(What the task asks):
Note how many lines of the material that follows include the string "della", and state only that number.

(Source material):
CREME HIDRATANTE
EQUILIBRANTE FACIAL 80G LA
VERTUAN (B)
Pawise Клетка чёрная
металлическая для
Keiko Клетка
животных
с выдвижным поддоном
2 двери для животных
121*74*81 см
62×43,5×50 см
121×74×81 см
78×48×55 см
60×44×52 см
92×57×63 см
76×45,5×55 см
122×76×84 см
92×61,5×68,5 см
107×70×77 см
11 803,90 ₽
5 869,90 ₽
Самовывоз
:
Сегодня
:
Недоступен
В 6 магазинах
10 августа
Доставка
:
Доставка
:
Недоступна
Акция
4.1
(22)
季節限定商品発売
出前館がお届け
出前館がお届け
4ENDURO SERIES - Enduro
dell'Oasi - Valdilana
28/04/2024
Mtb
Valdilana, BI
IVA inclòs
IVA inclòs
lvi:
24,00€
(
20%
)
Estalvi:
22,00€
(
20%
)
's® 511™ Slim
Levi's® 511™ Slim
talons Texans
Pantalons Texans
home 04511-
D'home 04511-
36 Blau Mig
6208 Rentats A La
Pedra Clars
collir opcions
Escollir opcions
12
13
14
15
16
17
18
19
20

---

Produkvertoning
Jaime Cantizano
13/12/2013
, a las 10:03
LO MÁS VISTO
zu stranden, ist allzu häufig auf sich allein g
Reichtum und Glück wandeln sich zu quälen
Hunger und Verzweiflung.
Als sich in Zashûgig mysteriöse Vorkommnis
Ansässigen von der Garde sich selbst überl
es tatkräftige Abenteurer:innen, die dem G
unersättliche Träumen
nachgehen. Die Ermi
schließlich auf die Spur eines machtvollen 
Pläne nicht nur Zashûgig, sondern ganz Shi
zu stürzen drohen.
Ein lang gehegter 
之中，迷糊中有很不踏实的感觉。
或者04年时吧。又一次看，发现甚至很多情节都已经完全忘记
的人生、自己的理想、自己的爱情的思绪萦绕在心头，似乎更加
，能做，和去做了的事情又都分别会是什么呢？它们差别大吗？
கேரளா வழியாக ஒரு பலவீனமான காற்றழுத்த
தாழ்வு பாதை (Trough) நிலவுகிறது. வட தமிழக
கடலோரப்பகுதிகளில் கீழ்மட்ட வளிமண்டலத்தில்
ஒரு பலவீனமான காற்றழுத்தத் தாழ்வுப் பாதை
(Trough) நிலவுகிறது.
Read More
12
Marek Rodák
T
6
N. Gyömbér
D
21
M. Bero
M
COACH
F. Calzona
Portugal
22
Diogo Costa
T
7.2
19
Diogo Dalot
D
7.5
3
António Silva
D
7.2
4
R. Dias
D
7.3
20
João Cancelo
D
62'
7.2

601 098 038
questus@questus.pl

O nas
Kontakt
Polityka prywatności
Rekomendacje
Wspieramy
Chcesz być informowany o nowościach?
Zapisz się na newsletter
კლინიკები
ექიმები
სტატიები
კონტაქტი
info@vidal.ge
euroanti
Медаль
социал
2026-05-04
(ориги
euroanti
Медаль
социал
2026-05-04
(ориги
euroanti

==

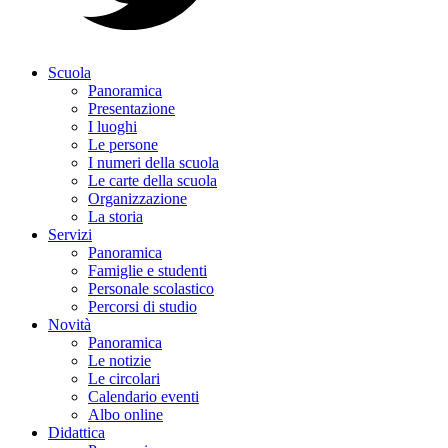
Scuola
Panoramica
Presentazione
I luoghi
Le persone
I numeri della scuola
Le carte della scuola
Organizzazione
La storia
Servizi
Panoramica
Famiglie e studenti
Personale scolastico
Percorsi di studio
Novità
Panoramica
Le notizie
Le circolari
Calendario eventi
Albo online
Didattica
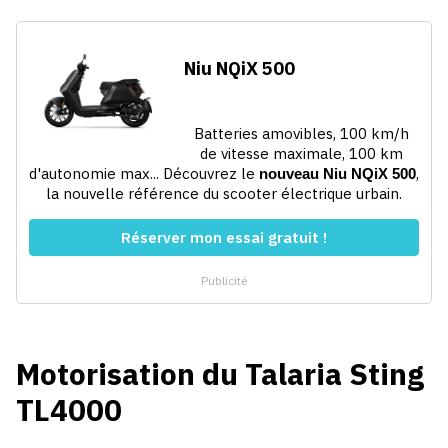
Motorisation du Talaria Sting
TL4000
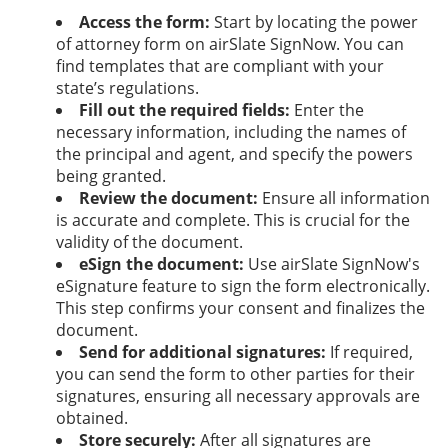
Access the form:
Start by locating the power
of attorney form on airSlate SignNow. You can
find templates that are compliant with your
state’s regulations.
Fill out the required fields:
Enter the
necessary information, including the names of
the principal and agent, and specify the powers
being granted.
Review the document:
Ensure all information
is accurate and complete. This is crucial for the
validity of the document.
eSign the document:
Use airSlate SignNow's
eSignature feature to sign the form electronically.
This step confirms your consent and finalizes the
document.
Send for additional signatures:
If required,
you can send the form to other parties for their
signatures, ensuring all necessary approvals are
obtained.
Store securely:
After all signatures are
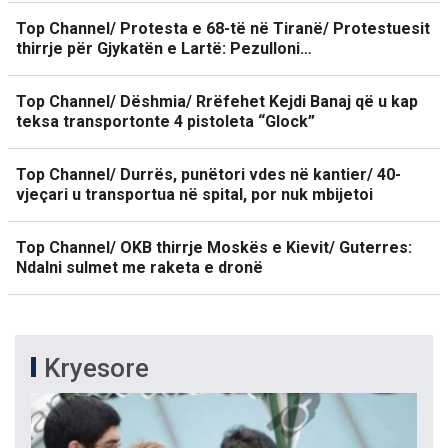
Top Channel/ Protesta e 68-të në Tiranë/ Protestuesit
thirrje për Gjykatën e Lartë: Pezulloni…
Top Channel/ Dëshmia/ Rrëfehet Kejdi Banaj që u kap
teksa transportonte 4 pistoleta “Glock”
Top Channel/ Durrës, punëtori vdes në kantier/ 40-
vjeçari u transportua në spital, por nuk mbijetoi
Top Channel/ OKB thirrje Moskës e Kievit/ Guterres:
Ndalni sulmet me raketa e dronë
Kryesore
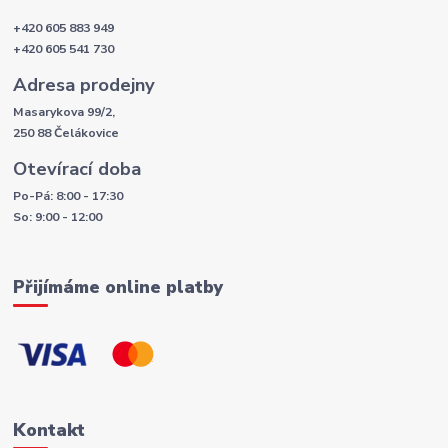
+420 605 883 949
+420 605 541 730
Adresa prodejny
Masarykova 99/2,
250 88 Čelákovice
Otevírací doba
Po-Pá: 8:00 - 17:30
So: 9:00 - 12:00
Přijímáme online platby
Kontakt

(Your response):
2